There is something about the classic coming-of-age story, the bildungsroman, that we just cannot get enough of. Whether it's Charlotte Bronte's brooding Jane Eyre, CS Lewis's magical tales of Narnia, or Suzanne Collins' modern dystopian answer to the genre with The Hunger Games trilogy, the concept is something we can all relate to on one level or another. Whatever age, wherever we live, whatever class we're born into - we can all remember a moment, series of events or time in our lives when childhood seemed to slip from our grip and the murky, less black-and-white (excuse the pun...) adulthood showed itself.
For a friend of mine, Harper Lee's To Kill a Mockingbird is her absolute favourite example and I can completely see why. For those who don't know, the novel is a touching, loosely biographical tale that follows Scout and her brother Jem as a series of events unfold in their hometown in Alabama during the Great Depression. A young black man is accused of raping a young white woman and their father is the defence lawyer and Scout is suddenly thrown into the town's bitter brawl.
It has since won the Pulitzer Prize and been added to the curriculum in schools all over the world but what do you do when you want to adapt a book that well-read, that well-loved?
The answer, for me, was at the Regent's Park Open Air Theatre this summer and luckily for anyone who missed it - it's going on tour!
Sat in the audience wrapped up in my blanket and hoodie on the sunny but chilly September Sunday evening with my hot chocolate, I won't lie that I was a bit taken aback when a middle-aged woman in a mac and scarf stood up on her chair in the row in front and started speaking to the audience in a distinctly Northern accent, not Deep South America by any stretch.
'Oh god,' I whispered, 'they're going to try and mix it up and set the story in a council estate in Manchester aren't they?' Luckily, I spoke too soon.
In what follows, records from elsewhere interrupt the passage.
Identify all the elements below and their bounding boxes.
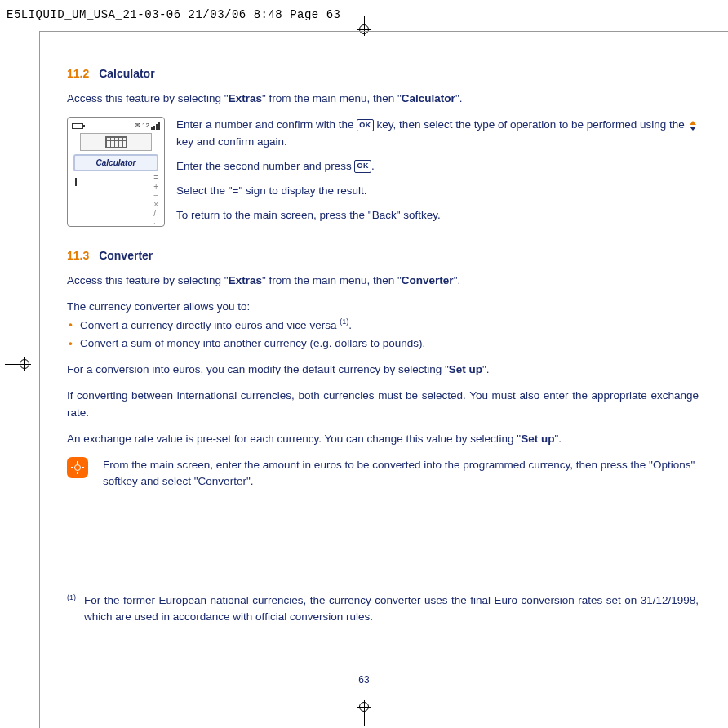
ok-key-icon: OK — [354, 160, 371, 173]
converter-lead: The currency converter allows you to: — [67, 299, 699, 315]
prepress-header: E5LIQUID_UM_USA_21-03-06 21/03/06 8:48 P… — [7, 7, 340, 24]
tip-text: From the main screen, enter the amount i… — [103, 457, 699, 491]
ok-key-icon: OK — [357, 119, 374, 132]
converter-list: Convert a currency directly into euros a… — [67, 317, 699, 352]
phone-calculator-display — [80, 133, 152, 151]
footnote-text: For the former European national currenc… — [84, 593, 699, 626]
calc-step-1: Enter a number and confirm with the OK k… — [176, 117, 699, 150]
section-number: 11.3 — [67, 249, 89, 262]
phone-mockup: ✉ 12 Calculator =+−×/· — [67, 117, 165, 227]
section-title: Calculator — [99, 67, 154, 80]
page-border-left — [39, 31, 40, 728]
calc-step-4: To return to the main screen, press the … — [176, 207, 699, 224]
calculator-instructions: Enter a number and confirm with the OK k… — [176, 117, 699, 232]
phone-calculator-label: Calculator — [73, 154, 158, 171]
converter-intro: Access this feature by selecting "Extras… — [67, 273, 699, 289]
calc-step-3: Select the "=" sign to display the resul… — [176, 183, 699, 199]
calculator-intro: Access this feature by selecting "Extras… — [67, 91, 699, 107]
lightbulb-icon — [71, 461, 84, 474]
tip-row: From the main screen, enter the amount i… — [67, 457, 699, 491]
battery-icon — [72, 123, 83, 129]
cursor-icon — [75, 178, 77, 186]
section-heading-calculator: 11.2 Calculator — [67, 65, 699, 82]
calculator-row: ✉ 12 Calculator =+−×/· Enter a number an… — [67, 117, 699, 232]
operator-column: =+−×/· — [153, 173, 158, 227]
registration-mark-top — [357, 23, 371, 36]
list-item: Convert a sum of money into another curr… — [67, 335, 699, 352]
section-number: 11.2 — [67, 67, 89, 80]
page-border-top — [39, 31, 728, 32]
nav-key-icon — [688, 121, 698, 131]
converter-international: If converting between international curr… — [67, 388, 699, 421]
crop-mark-bottom — [364, 712, 365, 726]
calc-step-2: Enter the second number and press OK. — [176, 158, 699, 175]
list-item: Convert a currency directly into euros a… — [67, 317, 699, 334]
page-content: 11.2 Calculator Access this feature by s… — [67, 65, 699, 507]
footnote-mark: (1) — [67, 593, 76, 626]
converter-setup-1: For a conversion into euros, you can mod… — [67, 362, 699, 378]
signal-icon — [151, 122, 160, 130]
page-number: 63 — [0, 673, 728, 687]
section-heading-converter: 11.3 Converter — [67, 247, 699, 264]
crop-mark-left — [5, 364, 18, 365]
section-title: Converter — [99, 249, 153, 262]
registration-mark-bottom — [357, 700, 371, 713]
tip-icon — [67, 457, 88, 478]
footnote: (1) For the former European national cur… — [67, 593, 699, 626]
phone-status-bar: ✉ 12 — [70, 120, 162, 131]
envelope-icon: ✉ — [135, 121, 140, 131]
registration-mark-left — [18, 357, 31, 371]
converter-setup-2: An exchange rate value is pre-set for ea… — [67, 431, 699, 447]
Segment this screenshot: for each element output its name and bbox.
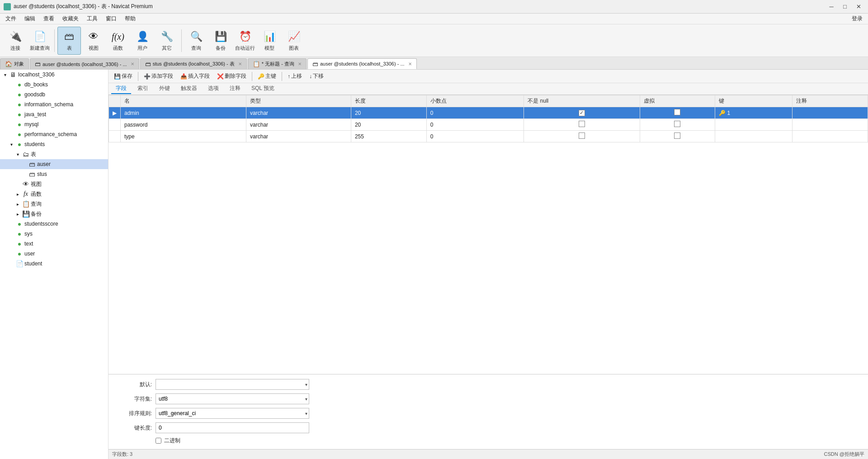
field-length-admin[interactable]: 20 <box>351 107 426 119</box>
field-decimal-type[interactable]: 0 <box>426 131 524 142</box>
subtab-triggers[interactable]: 触发器 <box>176 84 202 94</box>
move-down-button[interactable]: ↓ 下移 <box>307 71 326 81</box>
primary-key-button[interactable]: 🔑 主键 <box>255 71 279 81</box>
field-notnull-type[interactable] <box>524 131 640 142</box>
field-notnull-password[interactable] <box>524 119 640 131</box>
field-name-type[interactable]: type <box>121 131 246 142</box>
insert-field-button[interactable]: 📥 插入字段 <box>178 71 212 81</box>
field-length-type[interactable]: 255 <box>351 131 426 142</box>
field-virtual-admin[interactable] <box>640 107 715 119</box>
sidebar-item-tables[interactable]: ▾ 🗂 表 <box>0 149 108 159</box>
move-up-button[interactable]: ↑ 上移 <box>285 71 305 81</box>
toolbar-view[interactable]: 👁 视图 <box>82 27 105 55</box>
menu-tools[interactable]: 工具 <box>83 14 101 24</box>
sidebar-item-student[interactable]: 📄 student <box>0 259 108 269</box>
maximize-button[interactable]: □ <box>839 2 851 11</box>
tab-auser1[interactable]: 🗃 auser @students (localhost_3306) - ...… <box>30 58 139 69</box>
menu-view[interactable]: 查看 <box>40 14 58 24</box>
field-comment-admin[interactable] <box>793 107 868 119</box>
menu-file[interactable]: 文件 <box>2 14 20 24</box>
prop-keylength-input[interactable] <box>156 422 309 433</box>
tab-query-close[interactable]: ✕ <box>298 62 302 66</box>
tab-stus[interactable]: 🗃 stus @students (localhost_3306) - 表 ✕ <box>140 58 247 69</box>
toolbar-user[interactable]: 👤 用户 <box>131 27 154 55</box>
subtab-fields[interactable]: 字段 <box>111 84 131 94</box>
prop-charset-select[interactable]: utf8 utf8mb4 latin1 <box>156 393 309 404</box>
menu-favorites[interactable]: 收藏夹 <box>59 14 82 24</box>
col-name-header[interactable]: 名 <box>121 95 246 107</box>
sidebar-item-mysql[interactable]: ● mysql <box>0 119 108 129</box>
field-comment-type[interactable] <box>793 131 868 142</box>
field-key-password[interactable] <box>715 119 793 131</box>
col-virtual-header[interactable]: 虚拟 <box>640 95 715 107</box>
tab-stus-close[interactable]: ✕ <box>238 62 242 66</box>
tab-auser2[interactable]: 🗃 auser @students (localhost_3306) - ...… <box>307 58 417 69</box>
table-row[interactable]: type varchar 255 0 <box>109 131 868 142</box>
col-decimal-header[interactable]: 小数点 <box>426 95 524 107</box>
field-type-password[interactable]: varchar <box>246 119 351 131</box>
table-row[interactable]: password varchar 20 0 <box>109 119 868 131</box>
tab-object[interactable]: 🏠 对象 <box>0 58 29 69</box>
col-type-header[interactable]: 类型 <box>246 95 351 107</box>
field-comment-password[interactable] <box>793 119 868 131</box>
toolbar-function[interactable]: f(x) 函数 <box>106 27 130 55</box>
delete-field-button[interactable]: ❌ 删除字段 <box>214 71 249 81</box>
toolbar-new-query[interactable]: 📄 新建查询 <box>28 27 52 55</box>
close-button[interactable]: ✕ <box>853 2 864 11</box>
toolbar-model[interactable]: 📊 模型 <box>258 27 281 55</box>
field-decimal-password[interactable]: 0 <box>426 119 524 131</box>
sidebar-item-localhost[interactable]: ▾ 🖥 localhost_3306 <box>0 70 108 80</box>
col-comment-header[interactable]: 注释 <box>793 95 868 107</box>
tab-auser1-close[interactable]: ✕ <box>131 62 134 66</box>
field-type-admin[interactable]: varchar <box>246 107 351 119</box>
toolbar-table[interactable]: 🗃 表 <box>57 27 81 55</box>
sidebar-item-views[interactable]: 👁 视图 <box>0 179 108 189</box>
sidebar-item-db-books[interactable]: ● db_books <box>0 80 108 90</box>
login-button[interactable]: 登录 <box>852 15 866 23</box>
add-field-button[interactable]: ➕ 添加字段 <box>141 71 176 81</box>
field-virtual-password[interactable] <box>640 119 715 131</box>
sidebar-item-user[interactable]: ● user <box>0 249 108 259</box>
toolbar-other[interactable]: 🔧 其它 <box>155 27 179 55</box>
sidebar-item-auser[interactable]: 🗃 auser <box>0 159 108 169</box>
field-name-password[interactable]: password <box>121 119 246 131</box>
sidebar-item-stus[interactable]: 🗃 stus <box>0 169 108 179</box>
sidebar-item-studentsscore[interactable]: ● studentsscore <box>0 219 108 229</box>
toolbar-backup[interactable]: 💾 备份 <box>209 27 232 55</box>
sidebar-item-sys[interactable]: ● sys <box>0 229 108 239</box>
sidebar-item-goodsdb[interactable]: ● goodsdb <box>0 90 108 99</box>
col-key-header[interactable]: 键 <box>715 95 793 107</box>
field-name-admin[interactable]: admin <box>121 107 246 119</box>
subtab-options[interactable]: 选项 <box>203 84 223 94</box>
minimize-button[interactable]: ─ <box>826 2 837 11</box>
menu-edit[interactable]: 编辑 <box>21 14 39 24</box>
field-decimal-admin[interactable]: 0 <box>426 107 524 119</box>
field-notnull-admin[interactable]: ✓ <box>524 107 640 119</box>
col-length-header[interactable]: 长度 <box>351 95 426 107</box>
sidebar-item-performance-schema[interactable]: ● performance_schema <box>0 129 108 139</box>
col-notnull-header[interactable]: 不是 null <box>524 95 640 107</box>
menu-window[interactable]: 窗口 <box>102 14 120 24</box>
field-length-password[interactable]: 20 <box>351 119 426 131</box>
field-type-type[interactable]: varchar <box>246 131 351 142</box>
subtab-foreign-keys[interactable]: 外键 <box>155 84 175 94</box>
sidebar-item-students[interactable]: ▾ ● students <box>0 139 108 149</box>
toolbar-query[interactable]: 🔍 查询 <box>184 27 208 55</box>
tab-auser2-close[interactable]: ✕ <box>408 62 412 66</box>
prop-binary-checkbox[interactable] <box>156 438 161 444</box>
subtab-sql-preview[interactable]: SQL 预览 <box>247 84 279 94</box>
toolbar-chart[interactable]: 📈 图表 <box>282 27 306 55</box>
field-key-type[interactable] <box>715 131 793 142</box>
field-virtual-type[interactable] <box>640 131 715 142</box>
sidebar-item-queries[interactable]: ▸ 📋 查询 <box>0 199 108 209</box>
menu-help[interactable]: 帮助 <box>121 14 139 24</box>
save-button[interactable]: 💾 保存 <box>111 71 135 81</box>
prop-collation-select[interactable]: utf8_general_ci utf8_unicode_ci <box>156 408 309 419</box>
subtab-indexes[interactable]: 索引 <box>133 84 153 94</box>
sidebar-item-java-test[interactable]: ● java_test <box>0 109 108 119</box>
tab-query[interactable]: 📋 * 无标题 - 查询 ✕ <box>248 58 307 69</box>
toolbar-automation[interactable]: ⏰ 自动运行 <box>233 27 257 55</box>
sidebar-item-information-schema[interactable]: ● information_schema <box>0 99 108 109</box>
prop-default-select[interactable] <box>156 379 309 390</box>
table-row[interactable]: ▶ admin varchar 20 0 ✓ 🔑 1 <box>109 107 868 119</box>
A few minutes in and the stage comes alive with children and trees and invisible picket fences, the village all cleverly brought to life with some simple props, a few pieces of chalk and a man floating in and out of scenes strumming an atmospheric soundtrack by Phil King (which, I might add, I bought on CD and is now playing in my car - recommended).
The cast is brilliant, the staging spectacular, and all in all it was the perfect way to spend a late summer evening. My snooty anxiety that 'you can't successfully adapt a truly good book' was put to shame and instead, I've gone away and curled myself up with the novel itself. Success story (pun intended this time) I think you'll agree, and all tied up very nicely with an on-site barbecue dinner and subsequent hot chocolate.